On My Way to Saguaro

I’m walking through the desert; my sunburnt skin is streaked with salt and sunscreen; I’ve run out of water, so that’s what I’m looking for, now; and I’m alone.

Part of the reason I wanted to go on this trip, or this series of trips, was to pay homage to the National Parks Service centennial anniversary; part of it was to honor my grandparents; part of it was to do something different from what I did last year; part of it was to save money (that part is going poorly, so far); part of it was to force myself to develop my photography skills in an intentional way; part of it was because I wanted to have a forum for writing in a different medium than I ever have before. Beyond that, there are a couple reasons why this National Parks Project, in particular, was right for me to do now:

1) It makes me uncomfortable. I’ve never backpacked alone, before. And, yet, here I am, wholly committed to backpacking through 17 national parks over the next four months, regardless of whether anyone else is coming with me. Being uncomfortable for me means asking questions like, What if I run into a bear or a mountain lion? Or, What if I get lost out there? Or, What if I run out of food? Or get sick, or injured, or wind up in some version of serious trouble by myself? Pushing one’s limits in the outdoors is part of the whole point. But, in the outdoors world, there’s a fine line between understanding the risks involved in pushing your limits safely and failing to understand the risks you’re taking and winding up dead - the former is honorable; the latter is disgraceful.
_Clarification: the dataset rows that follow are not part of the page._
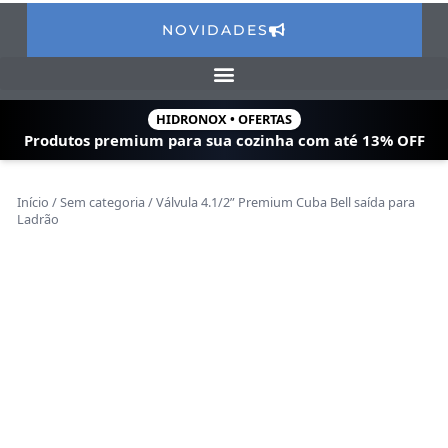
NOVIDADES
HIDRONOX • OFERTAS
Produtos premium para sua cozinha com
até 13% OFF
Início
/
Sem categoria
/ Válvula 4.1/2” Premium Cuba Bell saída para
Ladrão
Still, being uncomfortable for me is often more of an impetus for doing something than a hindrance. I’ve found that the ideas and activities that make me uncomfortable are usually the same ideas and activities that provide the greatest opportunities for personal growth. It’s in doing something new, or in doing something outside the normal realm of my comfort zone, that I feel most alive.

2) I wanted to help give people a nudge to get outdoors. My day job is so much the antithesis to the stereotypical outdoorsman that I sometimes become sheepish when people that I admire in the outdoors industry ask me what I do for a living: I’m a portfolio manager at a wealth management firm… is something I would have killed people to be able to say with some shred of sincerity back when I was in college; and, yet, middle-aged men who make less than half the money that I do every year, who spend most of their days in beat-up North Face or Patagonia jackets have the ability to make me feel insecure about my occupation. The world is full of irony.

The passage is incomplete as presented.